Menurut Quraish Shihab, ayat di atas merupakan perintah untuk istiqomah dalam kebaikan dan konsisten dalam mengikuti tuntunan Allah dan Rasul-Nya. Sebab, pada ayat sebelumnya, dikisahkan bahwa bani Israil tidak berpegang teguh kepada kitab Taurat dan berselisih tentangnya. Akibatnya, mereka tercerai berai dan tersesat karena melampaui batas yang telah ditetapkan Allah SWT.
Kelima, Gelas simbol kepemimpinan. Gelas menerima semua jenis air (sifat, bentuk, rasa, baik, buruk, tawar, pahit, manis). Semua diterima dan dirangkul sebagai teman. Demikian fungsi gelas yang menerima semua jenis air yang masuk didalamnya. Namun, gelas memiliki konsistensi dan harga diri. Uniknya, meski semua jenis air diterimanya, namun gelas yang membentuk air, bukan air yang membentuk gelas. Gelas membentuk air, tanpa merusak dan "melukai" air. Demikian manusia bila berada pada posisi sebagai seorang pemimpin. Menerima semua golongan, lawan dan kawan, nasehat dan cercaan, atau varian lainnya secara bijak. Semua diterima, tanpa kehilangan kualitas dan fungsi dirinya. Andai gelas hanya memilih jenis air tertentu dan menolak jenis air yang tak diinginkan, maka air akan melimpah dan gelas membatasi (mengkerdilkan) fungsinya. Atau demikian sebaliknya, air memilih bentuk gelas yang disenangi dan menolak bentuk gelas yang tak diinginkan. Kondisi ini akan membuat terbuka peluang "main mata" antara air dan gelas dalam berinteraksi sesuai tujuan si pemilik air atau gelas. Bila hal ini terjadi, maka fungsi peradaban mengalami kegagalan untuk membangun manusia yang beradab.
Sungguh, sosok pemimpin yang hadir untuk semua umat, tanpa menjual diri dan keyakinan atas nama toleransi dan kemanusiaan. Toleransi bukan mengakui semua kebenaran, tapi menghargai perbedaan tanpa menjual kebenaran. Hal ini diingatkan Allah melalui firman-Nya : "Dan Kami menjadikan mereka itu sebagai pemimpin-pemimpin yang memberi petunjuk dengan perintah Kami dan Kami wahyukan kepada mereka agar berbuat kebaikan, melaksanakan salat dan menunaikan zakat, dan hanya kepada Kami mereka menyembah" (QS. al-Anbiya' : 73).
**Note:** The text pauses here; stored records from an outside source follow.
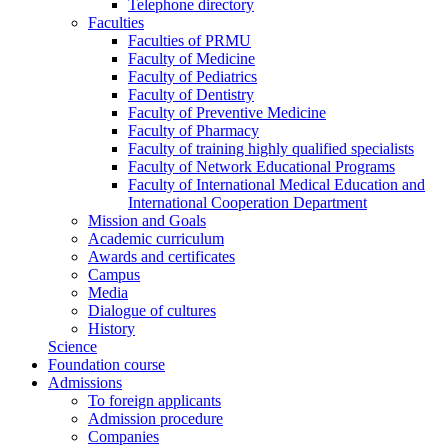
Telephone directory
Faculties
Faculties of PRMU
Faculty of Medicine
Faculty of Pediatrics
Faculty of Dentistry
Faculty of Preventive Medicine
Faculty of Pharmacy
Faculty of training highly qualified specialists
Faculty of Network Educational Programs
Faculty of International Medical Education and
International Cooperation Department
Mission and Goals
Academic curriculum
Awards and certificates
Campus
Media
Dialogue of cultures
History
Science
Foundation course
Admissions
To foreign applicants
Admission procedure
Companies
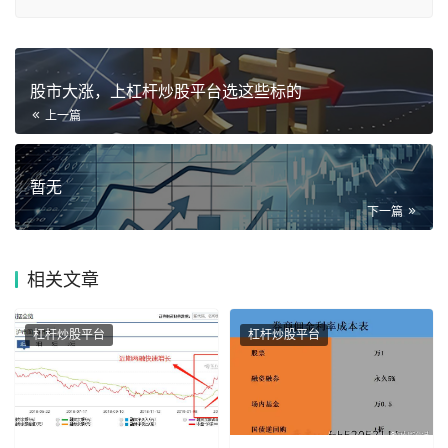
股市大涨，上杠杆炒股平台选这些标的
上一篇
暂无
下一篇
相关
文章
杠杆炒股平台
杠杆炒股平台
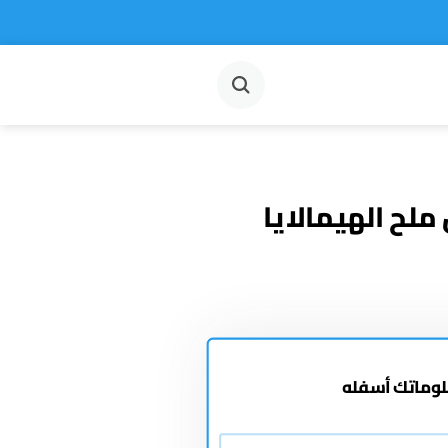
ملح الهيمالايا
علوماتك أسفله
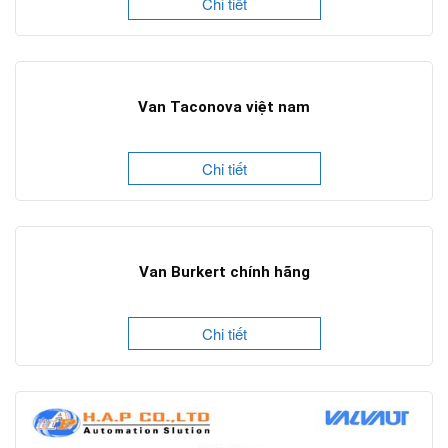
Chi tiết
Van Taconova việt nam
Chi tiết
Van Burkert chính hãng
Chi tiết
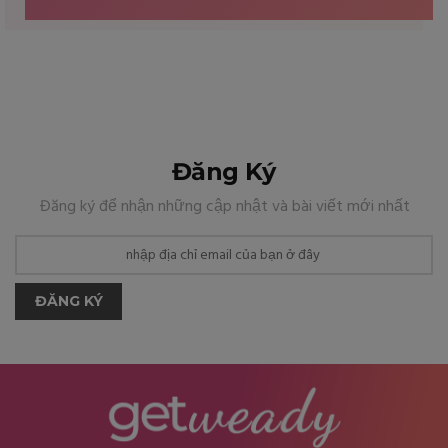
Đăng Ký
Đăng ký để nhận những cập nhật và bài viết mới nhất
ĐĂNG KÝ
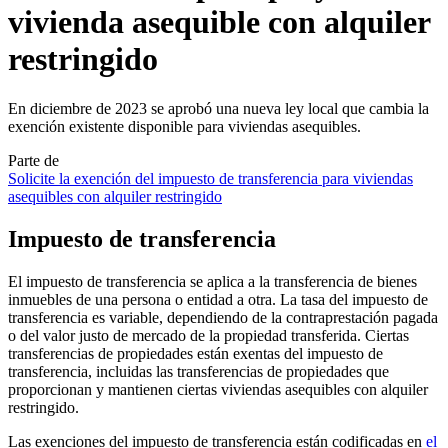
vivienda asequible con alquiler
restringido
En diciembre de 2023 se aprobó una nueva ley local que cambia la
exención existente disponible para viviendas asequibles.
Parte de
Solicite la exención del impuesto de transferencia para viviendas
asequibles con alquiler restringido
Impuesto de transferencia
El impuesto de transferencia se aplica a la transferencia de bienes
inmuebles de una persona o entidad a otra. La tasa del impuesto de
transferencia es variable, dependiendo de la contraprestación pagada
o del valor justo de mercado de la propiedad transferida. Ciertas
transferencias de propiedades están exentas del impuesto de
transferencia, incluidas las transferencias de propiedades que
proporcionan y mantienen ciertas viviendas asequibles con alquiler
restringido.
Las exenciones del impuesto de transferencia están codificadas en
el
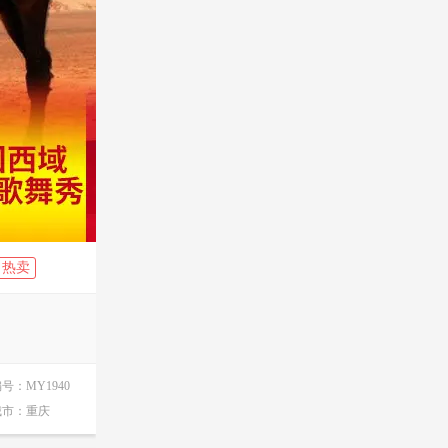
热卖
编号：
MY1940
城市：
重庆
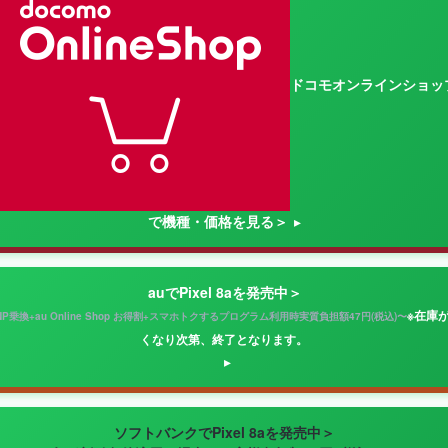
ドコモオンラインショッ
で機種・価格を見る＞
auでPixel 8aを発売中＞
※在庫
NP乗換+au Online Shop お得割+スマホトクするプログラム利用時実質負担額47円(税込)〜
くなり次第、終了となります。
ソフトバンクでPixel 8aを発売中＞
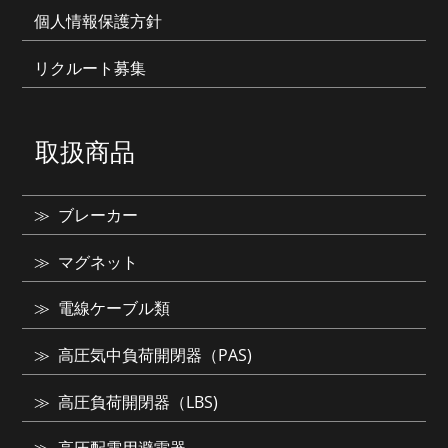
個人情報保護方針
リクルート募集
取扱商品
ブレーカー
マグネット
電線ケーブル類
高圧気中負荷開閉器（PAS)
高圧負荷開閉器（LBS)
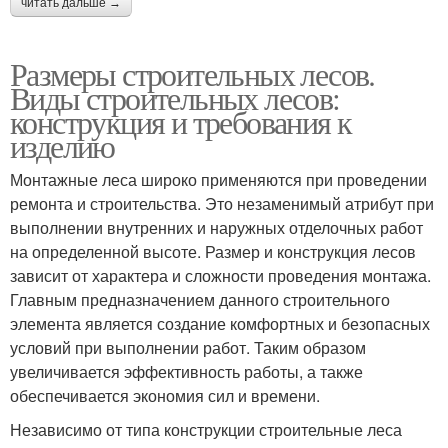
читать дальше →
Размеры строительных лесов.
Виды строительных лесов:
конструкция и требования к
изделию
Монтажные леса широко применяются при проведении
ремонта и строительства. Это незаменимый атрибут при
выполнении внутренних и наружных отделочных работ
на определенной высоте. Размер и конструкция лесов
зависит от характера и сложности проведения монтажа.
Главным предназначением данного строительного
элемента является создание комфортных и безопасных
условий при выполнении работ. Таким образом
увеличивается эффективность работы, а также
обеспечивается экономия сил и времени.
Независимо от типа конструкции строительные леса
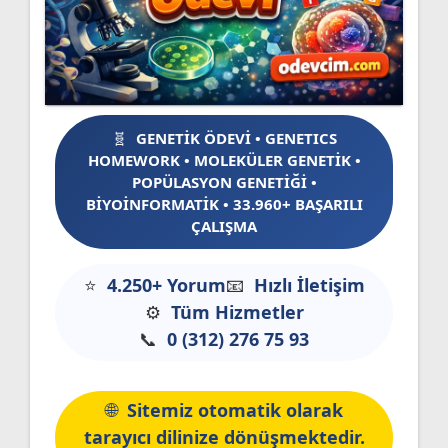
GENETİK ÖDEVİ • GENETICS
HOMEWORK • MOLEKÜLER GENETİK •
POPÜLASYON GENETİĞİ •
BİYOİNFORMATİK • 33.960+ BAŞARILI
ÇALIŞMA
4.250+ Yorum
Hızlı İletişim
Tüm Hizmetler
0 (312) 276 75 93
Sitemiz otomatik olarak
tarayıcı dilinize dönüşmektedir.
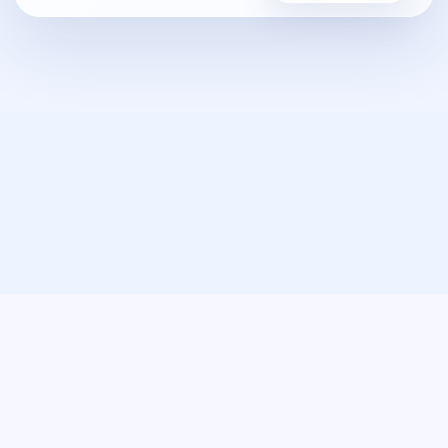
Nisfi / نصفي
الشروط
الخصوصية
الأسئلة
الدعم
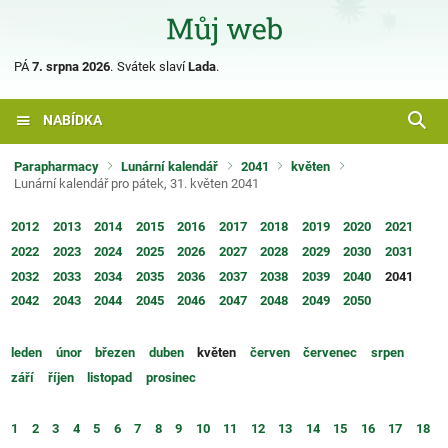
PÁ
7. srpna 2026
.
Svátek slaví
Lada
.
NABÍDKA
Parapharmacy
Lunární kalendář
2041
květen
Lunární kalendář pro pátek, 31. květen 2041
2012
2013
2014
2015
2016
2017
2018
2019
2020
2021
2022
2023
2024
2025
2026
2027
2028
2029
2030
2031
2032
2033
2034
2035
2036
2037
2038
2039
2040
2041
2042
2043
2044
2045
2046
2047
2048
2049
2050
leden
únor
březen
duben
květen
červen
červenec
srpen
září
říjen
listopad
prosinec
1
2
3
4
5
6
7
8
9
10
11
12
13
14
15
16
17
18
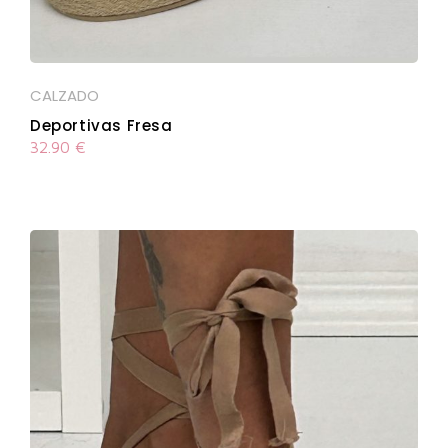
CALZADO
Deportivas Fresa
32.90
€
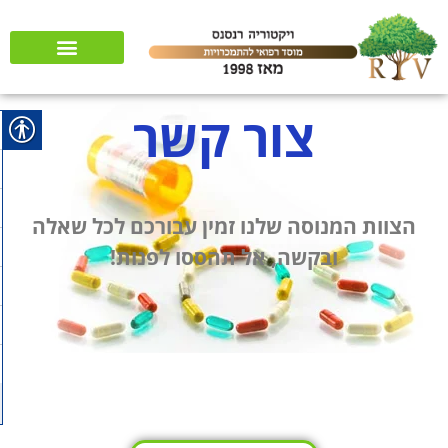
שאלות ותשובות
רשיונות והמלצות
צור קשר
הצוות המנוסה שלנו זמין עבורכם לכל שאלה
ובקשה, אל תהססו לפנות!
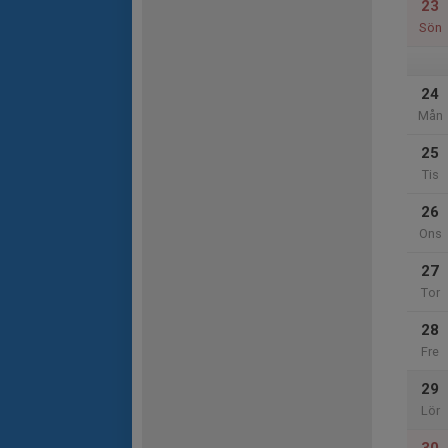
23
Sön
24
Mån
25
Tis
26
Ons
27
Tor
28
Fre
29
Lör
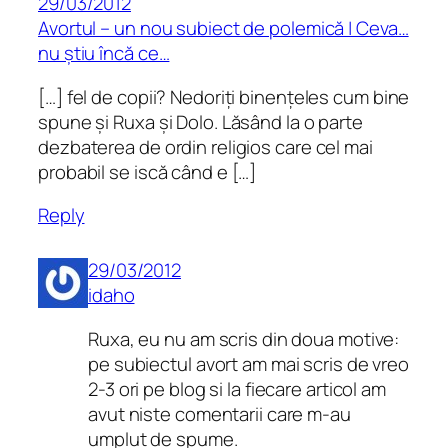
29/03/2012
Avortul – un nou subiect de polemică | Ceva…
nu știu încă ce…
[…] fel de copii? Nedoriți binențeles cum bine
spune și Ruxa și Dolo. Lăsând la o parte
dezbaterea de ordin religios care cel mai
probabil se iscă când e […]
Reply
29/03/2012
idaho
Ruxa, eu nu am scris din doua motive:
pe subiectul avort am mai scris de vreo
2-3 ori pe blog si la fiecare articol am
avut niste comentarii care m-au
umplut de spume.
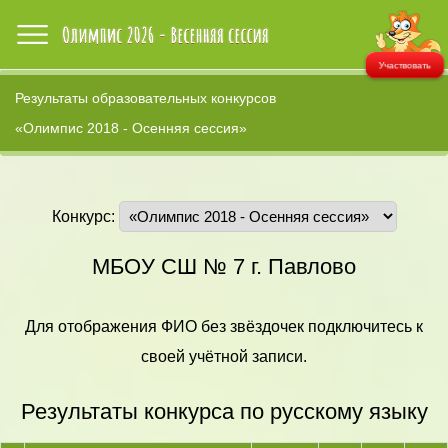
Участвовать
Результаты образовательных конкурсов
«Олимпис 2018 - Осенняя сессия»
Конкурс:
МБОУ СШ № 7 г. Павлово
Для отображения ФИО без звёздочек подключитесь к
своей учётной записи.
Результаты конкурса по русскому языку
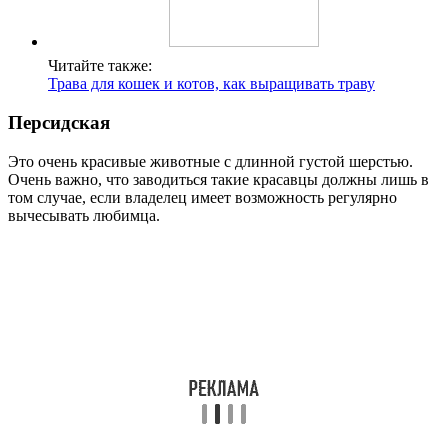
Читайте также:
Трава для кошек и котов, как выращивать траву
Персидская
Это очень красивые животные с длинной густой шерстью.
Очень важно, что заводиться такие красавцы должны лишь в
том случае, если владелец имеет возможность регулярно
вычесывать любимца.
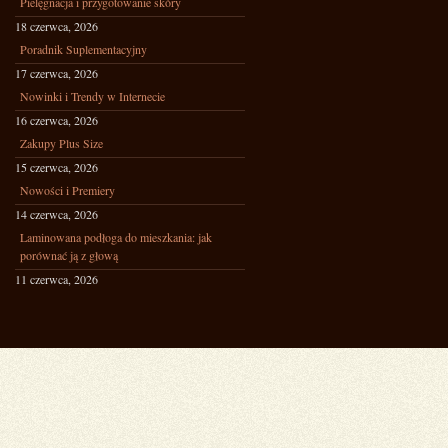
Pielęgnacja i przygotowanie skóry
18 czerwca, 2026
Poradnik Suplementacyjny
17 czerwca, 2026
Nowinki i Trendy w Internecie
16 czerwca, 2026
Zakupy Plus Size
15 czerwca, 2026
Nowości i Premiery
14 czerwca, 2026
Laminowana podłoga do mieszkania: jak
porównać ją z głową
11 czerwca, 2026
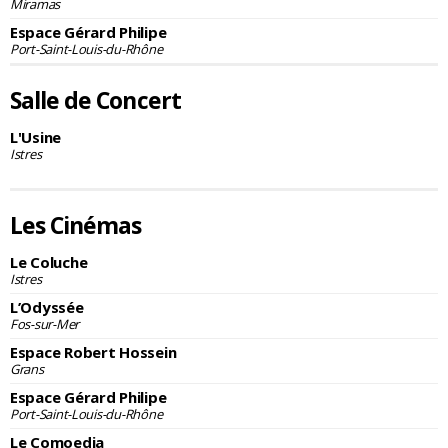
Miramas
Espace Gérard Philipe
Port-Saint-Louis-du-Rhône
Salle de Concert
L'Usine
Istres
Les Cinémas
Le Coluche
Istres
L’Odyssée
Fos-sur-Mer
Espace Robert Hossein
Grans
Espace Gérard Philipe
Port-Saint-Louis-du-Rhône
Le Comoedia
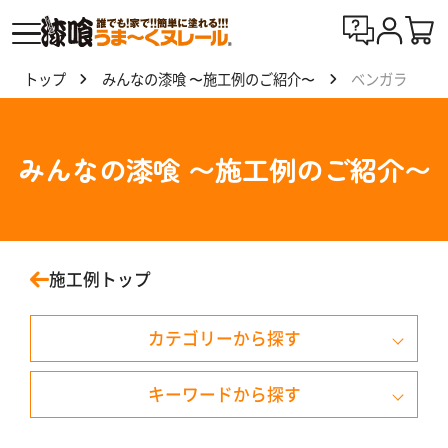
トップ
みんなの漆喰 〜施工例のご紹介〜
ベンガラ
漆喰
う
ま〜
みんなの漆喰 〜施工例のご紹介〜
くヌ
レー
ルと
は
施工例トップ
製
カテゴリーから探す
品
一
覧
キーワードから探す
戸建て住宅
天井
外壁・外塀・門柱
みず色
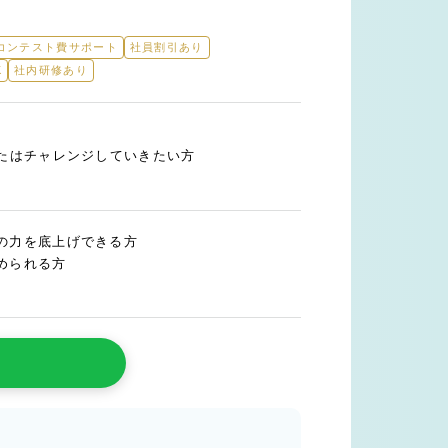
コンテスト費サポート
社員割引あり
K
社内研修あり
またはチャレンジしていきたい方
の力を底上げできる方
められる方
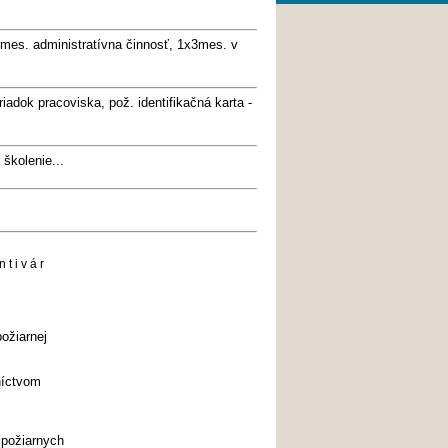
mes. administratívna činnosť, 1x3mes. v
dok pracoviska, pož. identifikačná karta -
 školenie...
n t i v á r
ožiarnej
níctvom
ipožiarnych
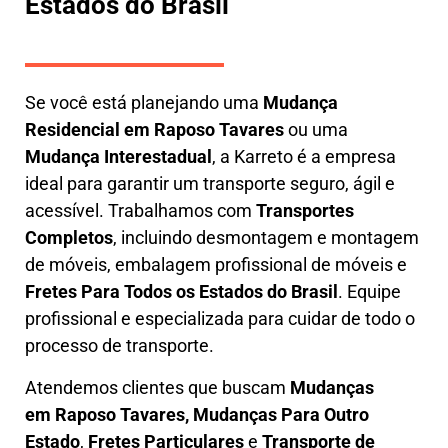
Estados do Brasil
Se você está planejando uma
M
udança
Residencial em Raposo Tavares
ou uma
M
udança Interestadual
, a
Karreto
é a empresa
ideal para garantir um transporte seguro, ágil e
acessível. Trabalhamos com
Transportes
Completos
, incluindo
desmontagem e montagem
de móveis
,
embalagem profissional
de móveis e
F
retes Para Todos os Estados do Brasil
.
Equipe
profissional e especializada
para cuidar de todo o
processo de transporte.
Atendemos clientes que buscam
M
udanças
em
Raposo Tavares, M
udanças Para Outro
Estado
,
F
retes Particulares
e
T
ransporte
de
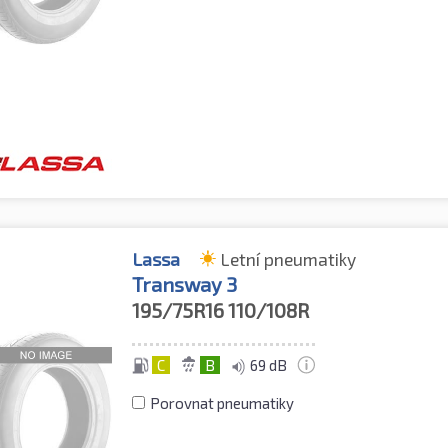
Lassa
Letní pneumatiky
Transway 3
195/75R16
110/108R
C
B
69 dB
Porovnat pneumatiky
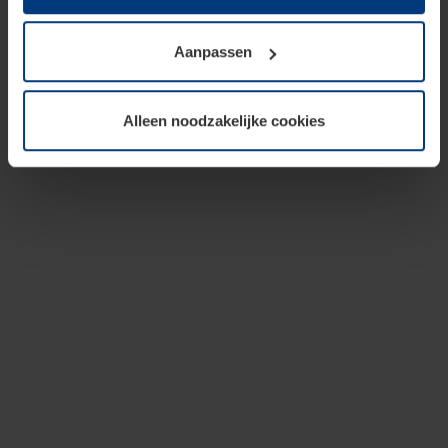
op te slaan voor zover dit voor een correcte werking van
onze pagina's absoluut noodzakelijk is. Voor alle andere
Aanpassen
soorten cookies is uw toestemming vereist. Uw
toestemming kunt u op elk moment bij de uitleg van de
cookies op pagina
privacyverklaring
op onze website
Alleen noodzakelijke cookies
wijzigen of herroepen.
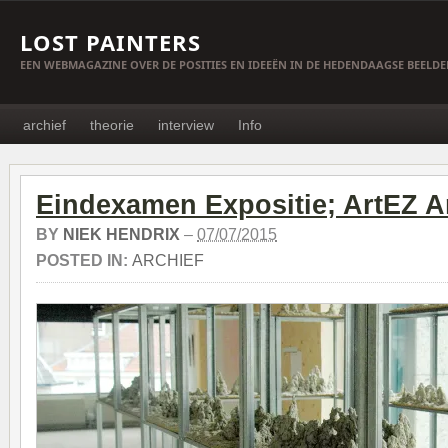
LOST PAINTERS
EEN WEBMAGAZINE OVER DE POSITIES EN IDEEËN IN DE HEDENDAAGSE BEELD
archief
theorie
interview
Info
Eindexamen Expositie; ArtEZ 
BY
NIEK HENDRIX
–
07/07/2015
POSTED IN:
ARCHIEF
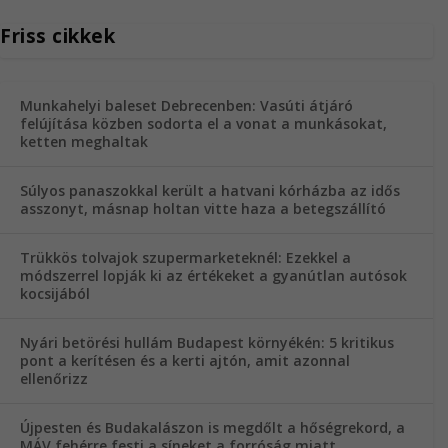
Friss cikkek
Munkahelyi baleset Debrecenben: Vasúti átjáró
felújítása közben sodorta el a vonat a munkásokat,
ketten meghaltak
Súlyos panaszokkal került a hatvani kórházba az idős
asszonyt, másnap holtan vitte haza a betegszállító
Trükkös tolvajok szupermarketeknél: Ezekkel a
módszerrel lopják ki az értékeket a gyanútlan autósok
kocsijából
Nyári betörési hullám Budapest környékén: 5 kritikus
pont a kerítésen és a kerti ajtón, amit azonnal
ellenőrizz
Újpesten és Budakalászon is megdőlt a hőségrekord, a
MÁV fehérre festi a síneket a forróság miatt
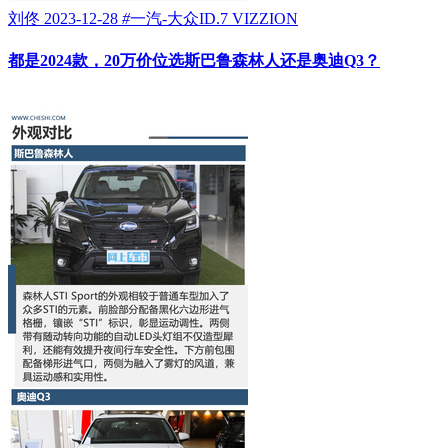
刘佟
2023-12-28
#
一汽-大众ID.7 VIZZION
都是2024款，20万价位选斯巴鲁森林人还是奥迪Q3？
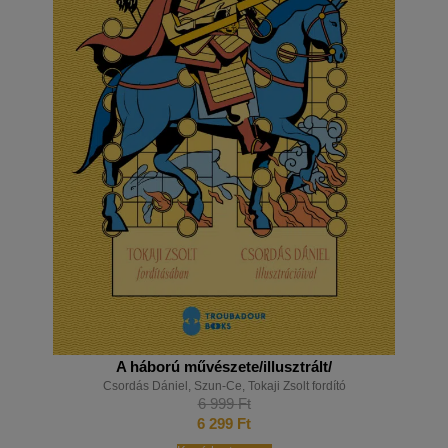
A háború művészete/illusztrált/
Csordás Dániel
,
Szun-Ce
,
Tokaji Zsolt fordító
6 999
Ft
6 299
Ft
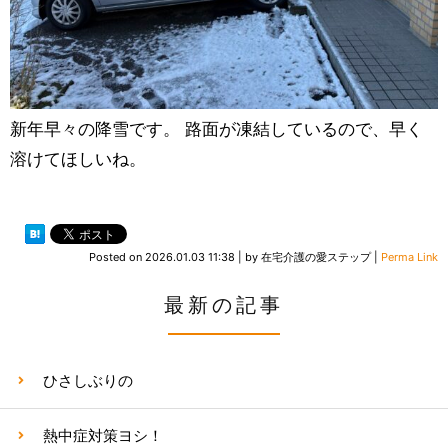
新年早々の降雪です。 路面が凍結しているので、早く
溶けてほしいね。
Posted on
2026.01.03 11:38
|
by
在宅介護の愛ステップ
|
Perma Link
最新の記事
ひさしぶりの
熱中症対策ヨシ！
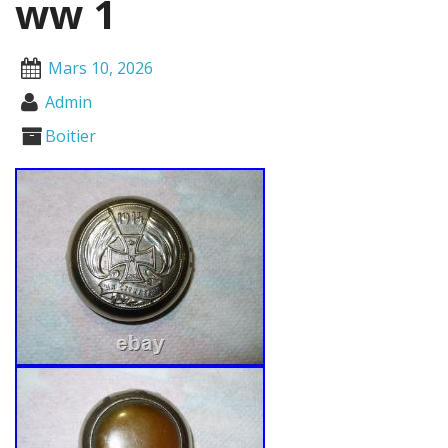
ww 1
Mars 10, 2026
Admin
Boitier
Pemimpin harus menempatkan diri sebagai milik semua. Eksistensinya bagaikan gelas untuk menerima semua air. Namun, gelas memiliki sifat menerima, namun teguh pada fungsi dan tugasnya. Ia menghargai perbedaan, tanpa merusak tatanan perbedaan. Ia jadikan perbedaan untuk mencari titik persamaan. Ia jadikan persamaan untuk menuju tujuan keumatan. Demikian tipikal yang dicontohkan Rasulullah dalam memimpin. Hal ini diikuti oleh khulafaurrasyidin dan pemimpin-pemimpin Islam selanjutnya. Pola ini mampu menghantarkan kekuasaan Islam membelah sepanjang masyriq dan maghrib. Keluasan wilayah yang tak pernah ada dalam sejarah selain kekuasaan Islam. Uniknya, pola kepemimpinan Islam yang demikian luas, justeru mayoritas rakyatnya bukan beragama Islam. Namun, semua rukun, damai, dan mampu membangun peradaban yang tinggi pada zamannya. Sementara pasca kejayaan pemerintahan Islam, wilayah kekuasaan semakin mengecil, namun tipikal kepemimpinan manusia tidak menempatkan keharmonisan sebagaimana harmonisnya gelas dan air.
Keenam, Gelas simbol sifat manusiawi. Meski gelas demikian terbuka, namun air harus menghargai keterbatasan gelas. Jangan masukan air panas ketika gelas dingin atau memasukkan air dingin ketika gelas panas, maka gelas akan pecah. Jangan memasukan air melampaui kapasitas gelas, maka air akan tumpah. Demikian aspek hati. Bila hati yang terlalu dingin atau panas tanpa sandaran agama dan akal sehat, maka akan mudah pecah atau tersulut emosi oleh kondisi tertentu. Pepatah mengingatkan "jangan memancing di air yang keruh" dan "jangan mengganggu harimau yang tidur". Sebab, manusia memiliki keterbatasan dalam mengendalikan dirinya, terutama bila berkaitan dengan harga diri dan keluarganya. Meski sabar tiada bertepi, namun kesabaran manusia ada batasnya. Hal ini dinukilkan Allah melalui firman-Nya : "Allah hendak memberikan keringanan kepadamu dan manusia dijadikan bersifat lemah” (QS. an-Nisa' : 28).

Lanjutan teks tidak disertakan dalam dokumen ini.